* **WHAT YOU WILL DO**
Once you find the line below that has "Ultimo album (179, 300)", output it and every line after it exactly, stopping after the line that has "Back to Homepage (713, 712)", with no pictures.

* **EXERCISE INPUT**
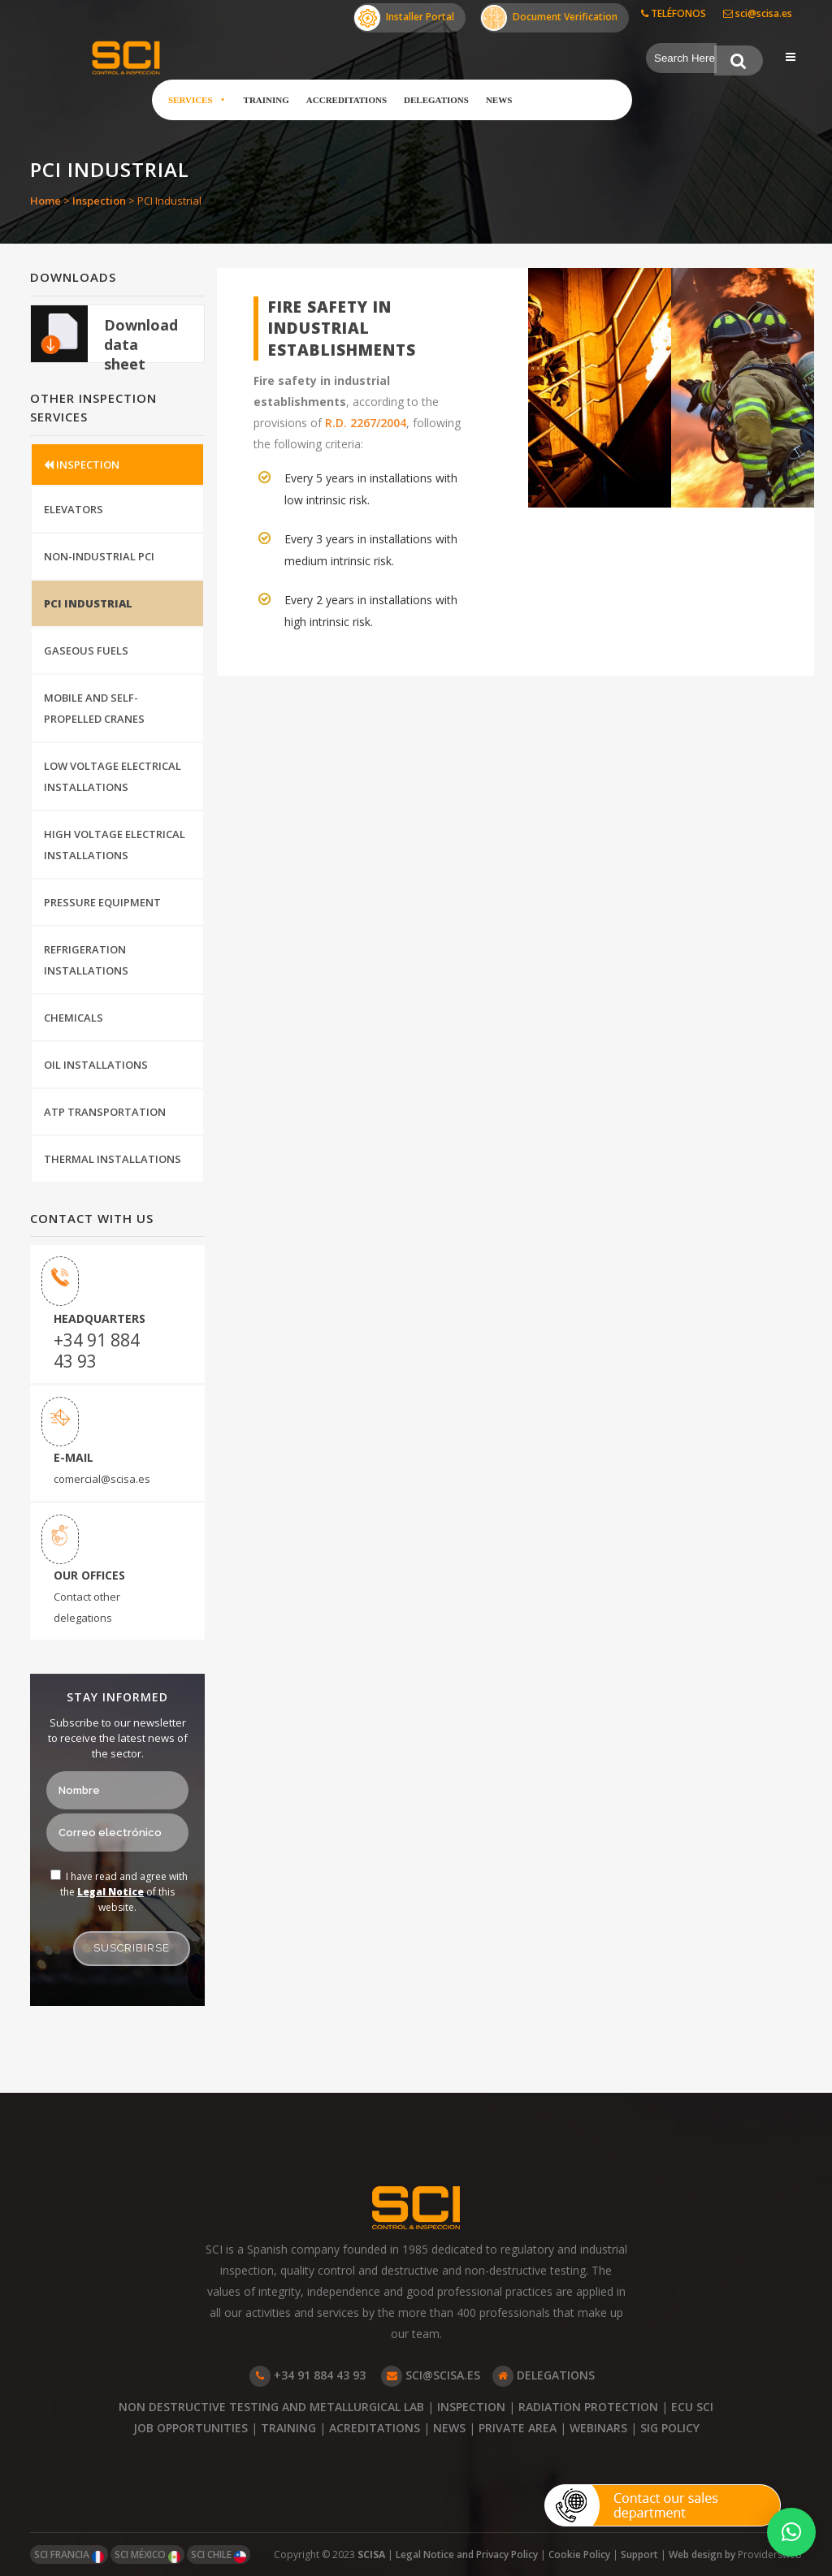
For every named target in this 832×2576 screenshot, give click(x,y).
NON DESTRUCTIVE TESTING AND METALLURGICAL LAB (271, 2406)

--

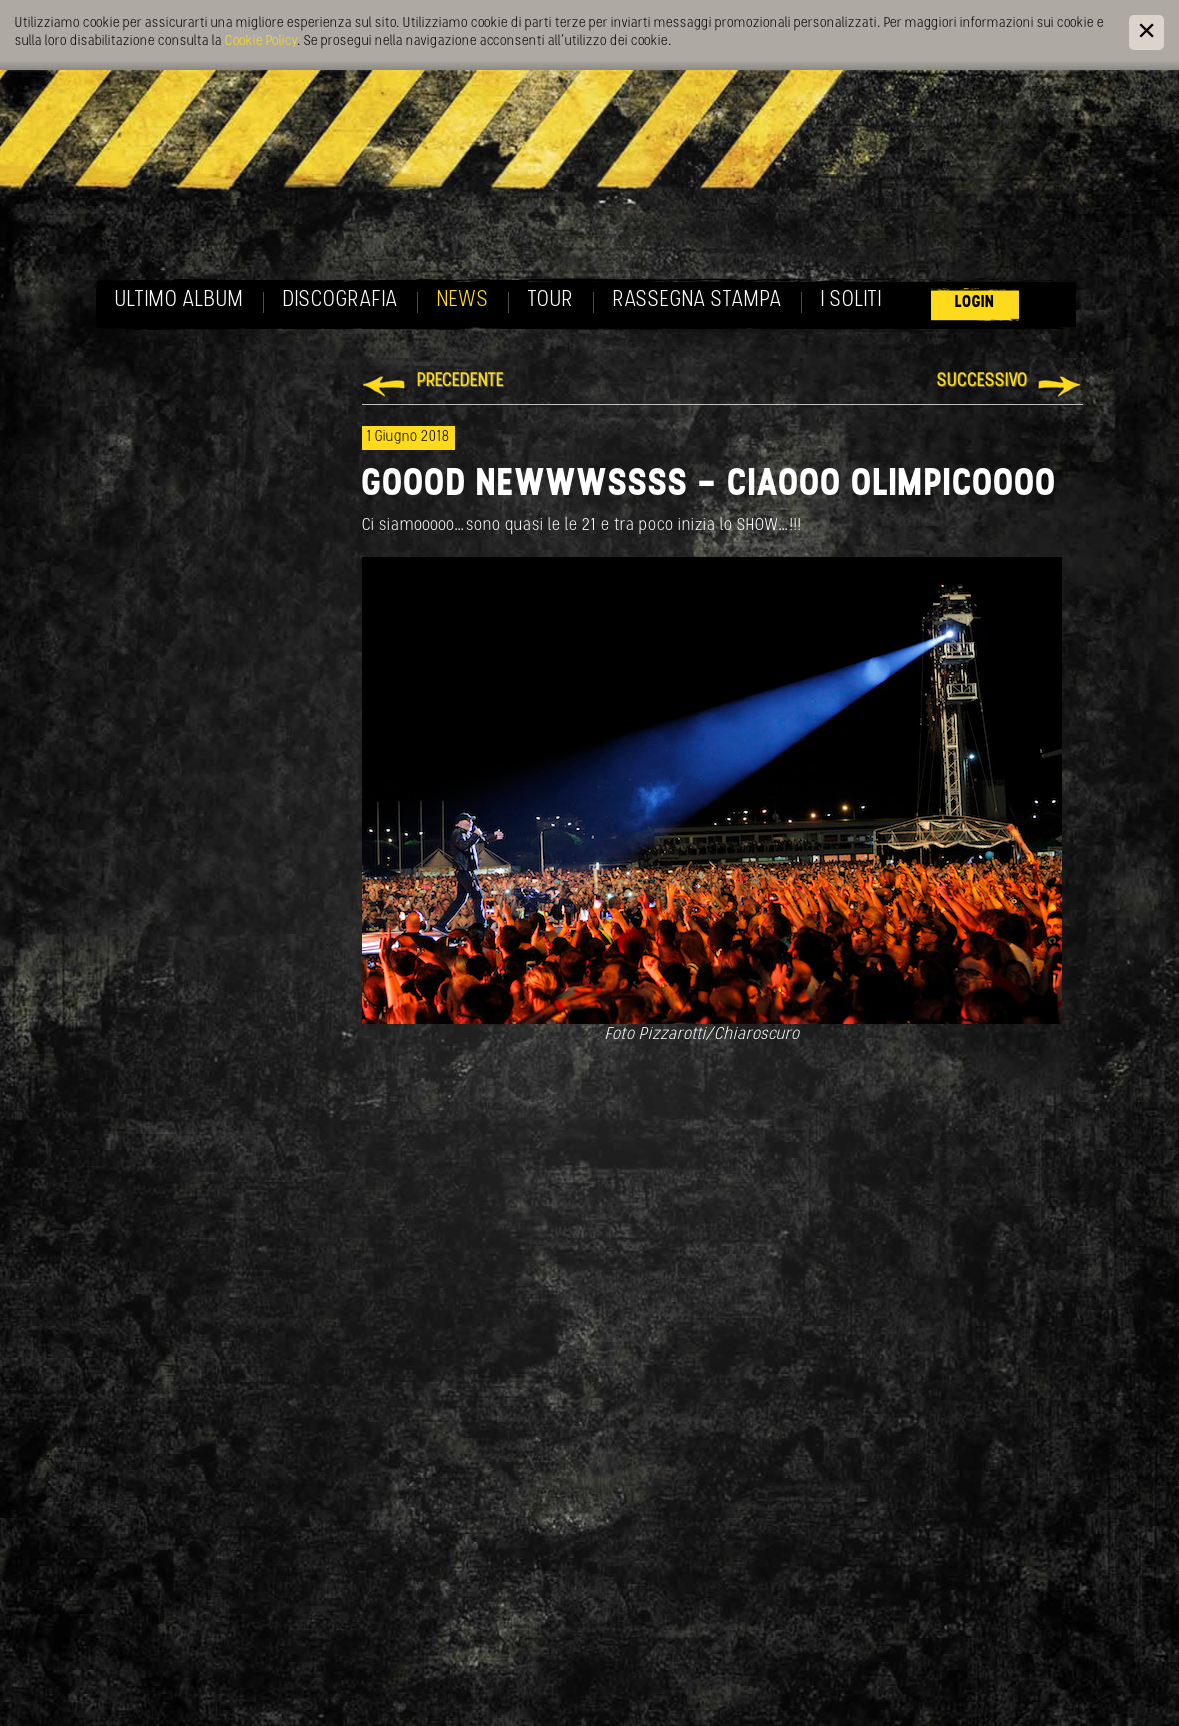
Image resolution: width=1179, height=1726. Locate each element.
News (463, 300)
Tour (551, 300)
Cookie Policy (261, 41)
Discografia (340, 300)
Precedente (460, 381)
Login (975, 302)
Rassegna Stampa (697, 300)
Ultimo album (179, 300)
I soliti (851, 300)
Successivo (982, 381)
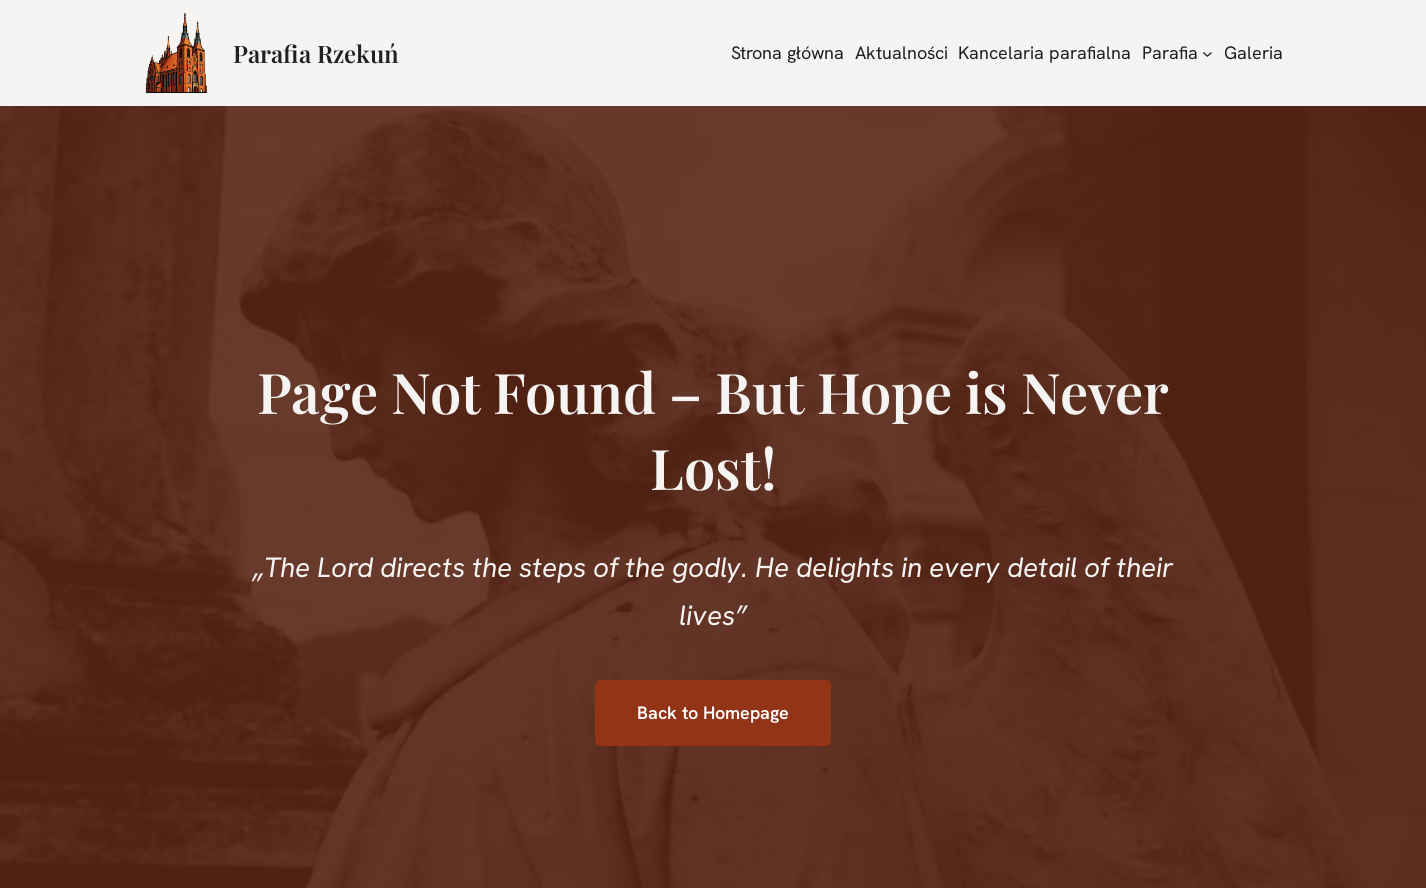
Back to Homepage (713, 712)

* **SOLUTION TO THIS TASK**
Ultimo album (179, 300)
I soliti (851, 300)
Successivo (982, 381)
Back to Homepage (713, 712)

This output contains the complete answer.